Heaven and Hell: A History of the Afterlife
- First edition cover
- Author: Bart D. Ehrman
- Language: English
- Subject: Historical development of the concepts of Heaven, Hell, and the afterlife
- Publisher: Simon & Schuster
- Publication date: 2020
- Media type: Print (hardback & paperback)
- Pages: 352
- ISBN: 978-1501136733
- Preceded by: The Triumph of Christianity

= Heaven and Hell: A History of the Afterlife =

Book by Bart D. Ehrman

Heaven and Hell: A History of the Afterlife is a book by American New Testament scholar Bart D. Ehrman. Published in 2020 by Simon & Schuster, the book examines the historical development of the concepts of the afterlife in Greek, Jewish, and early Christian cultures, and how they eventually converged into the modern Christian concepts of Heaven and Hell.

==Overview==
Heaven and Hell: A History of the Afterlife explores the development of the concepts of the afterlife, from ideas in Greek, Jewish, and early Christian cultures to modern Christian conceptions of Heaven and Hell.

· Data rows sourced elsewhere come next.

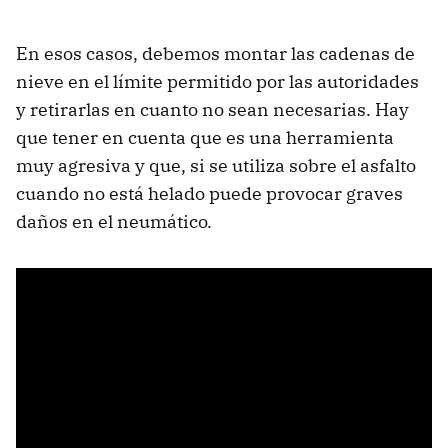
En esos casos, debemos montar las cadenas de
nieve en el límite permitido por las autoridades
y retirarlas en cuanto no sean necesarias. Hay
que tener en cuenta que es una herramienta
muy agresiva y que, si se utiliza sobre el asfalto
cuando no está helado puede provocar graves
daños en el neumático.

The book examines the influence of ancient Greek philosopher Plato, Greek poet Homer, Roman poet Virgil, Syrian satirist Lucian of Samosata, early Christians, and others on the evolution of the concepts and imagery associated with Heaven and Hell in modern Christianity.

==Reception==
A reviewer for The New Yorker wrote of Heaven and Hell: "This elegant history explores the evolution of the concept of the afterlife in Western thought. [...] Well-trod subjects are presented with engaging clarity, and more contentious theories are laid out carefully." Joel Looper of the Washington Independent Review of Books called the book "a tour de force: erudite, provocative, and often fun."

The Jerusalem Posts Randy Rosenthal lamented that Ehrman "completely neglects the Koran and Eastern religions, which is unfortunate, not to mention negligent", but found the exploration of the influence of figures like Homer, Plato, and Virgil on modern understanding of the afterlife to be interesting.